Igualmente com pontos de passagem estrangulados pelas esplanadas, a Rua das Flores é quase um contínuo de mesas até ao Largo de S. Domingos, também todo ocupado. "É a área que tínhamos antes", diz Núria Sá, que regista enchentes à noite, na esplanada das Flores.
Um "balão de oxigénio" que manteve vivos os negócios
Ao percorrer a Avenida 5 de Outubro, nas Avenidas Novas, percebe-se por que é que esta foi a freguesia de Lisboa que mais esplanadas licenciou excecionalmente durante a pandemia. Porta sim, porta não, veem-se vários lugares de estacionamento ocupados com cadeiras, mesas e guarda-sóis - os espaços exteriores cada vez mais procurados. Satisfeitos com a medida, que ajudou muitos a alavancar os negócios, os comerciantes gostavam de manter e melhorar as esplanadas, para já só autorizadas até ao final do ano.
Após um ano e meio de pandemia de covid-19, a instalação de uma esplanada em regime excecional "foi um balão de oxigénio" para o restaurante La Pasta Fresca. "Trouxe mais clientes quando era proibido entrar no restaurante e continua a trazer porque as pessoas ainda têm medo de apanhar o vírus e preferem comer cá fora", conta Giuseppe Godono. O proprietário italiano ganhou 10 lugares na nova esplanada, que quer manter. "Espero que nos deixem continuar com ela. Queremos melhorá-la e fechá-la para torná-la mais confortável. Até há pouco tempo não havia muitos carros, mas o trânsito regressou e algumas pessoas já não gostam tanto de se sentar ao lado dos carros", explica Giuseppe.
Com um hotel em frente e dezenas de escritórios à volta, perdeu muitos clientes durante os períodos de confinamento que ainda não recuperou. Do mesmo se queixa Adriano Lopes, do Cave 158. Com a nova esplanada senta mais 14 pessoas no exterior, mas ainda espera por clientes antigos.
Takeaway ajudou
"A esplanada ajudou muito, porque quando as pessoas voltaram não se sentiam confortáveis a comer na cave, onde funciona o restaurante.

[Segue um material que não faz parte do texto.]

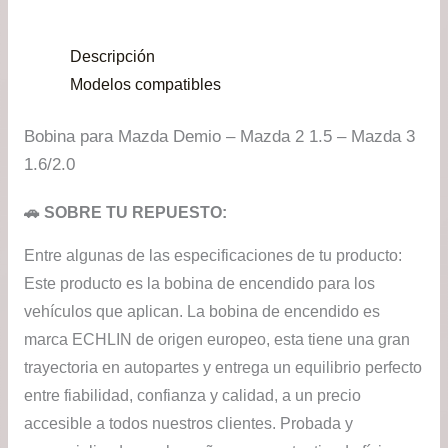
era:
es:
Descripción
$116.990.
$99
Modelos compatibles
Bobina para Mazda Demio – Mazda 2 1.5 – Mazda 3
1.6/2.0
🚗 SOBRE TU REPUESTO:
Entre algunas de las especificaciones de tu producto:
Este producto es la bobina de encendido para los
vehículos que aplican. La bobina de encendido es
marca ECHLIN de origen europeo, esta tiene una gran
trayectoria en autopartes y entrega un equilibrio perfecto
entre fiabilidad, confianza y calidad, a un precio
accesible a todos nuestros clientes. Probada y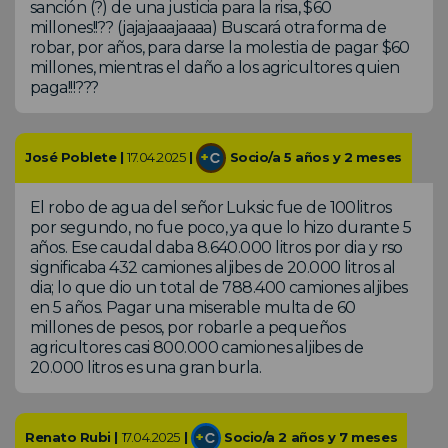
sanción (?) de una justicia para la risa, $60
millones!!?? (jajajaaajaaaa) Buscará otra forma de
robar, por años, para darse la molestia de pagar $60
millones, mientras el daño a los agricultores quien
paga!!!???
José Poblete |
17.04.2025
|
Socio/a 5 años y 2 meses
El robo de agua del señor Luksic fue de 100litros
por segundo, no fue poco, ya que lo hizo durante 5
años. Ese caudal daba 8.640.000 litros por dia y rso
significaba 432 camiones aljibes de 20.000 litros al
dia; lo que dio un total de 788.400 camiones aljibes
en 5 años. Pagar una miserable multa de 60
millones de pesos, por robarle a pequeños
agricultores casi 800.000 camiones aljibes de
20.000 litros es una gran burla.
Renato Rubi |
17.04.2025
|
Socio/a 2 años y 7 meses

O teletrabalho, porém, prejudicou muito. Temos clientes habituais que trabalham na zona que agora estão em casa". Adriano reconhece os benefícios do espaço exterior, mas acredita que não foi só este que permitiu salvar o negócio: "O takeaway também ajudou".
Jorge Xavier, da pastelaria Lobafo, sente o mesmo. "Sem esplanada, estaríamos tramados, mas não foi tudo, foi um complemento que ajudou ao negócio".
A pandemia veio dar a João Pinheiro, proprietário do restaurante Papi, a esplanada que já queria antes de a covid-19 chegar a Portugal. "Já tinha pedido autorização, na altura não aceitaram. O regime excecional veio permiti-la, correu bem", conta. O empresário nota que "muitas pessoas continuam a preferir comer cá fora" e diz que ganhou novos clientes "principalmente ao final do dia". "Vêm beber cerveja. Mesmo no inverno, com frio, vinham e ficavam lá fora. É um tipo de cliente que não tinha. Noto também que ficam mais tempo, até às 21 ou 22 horas, o que não acontecia se estivessem cá dentro".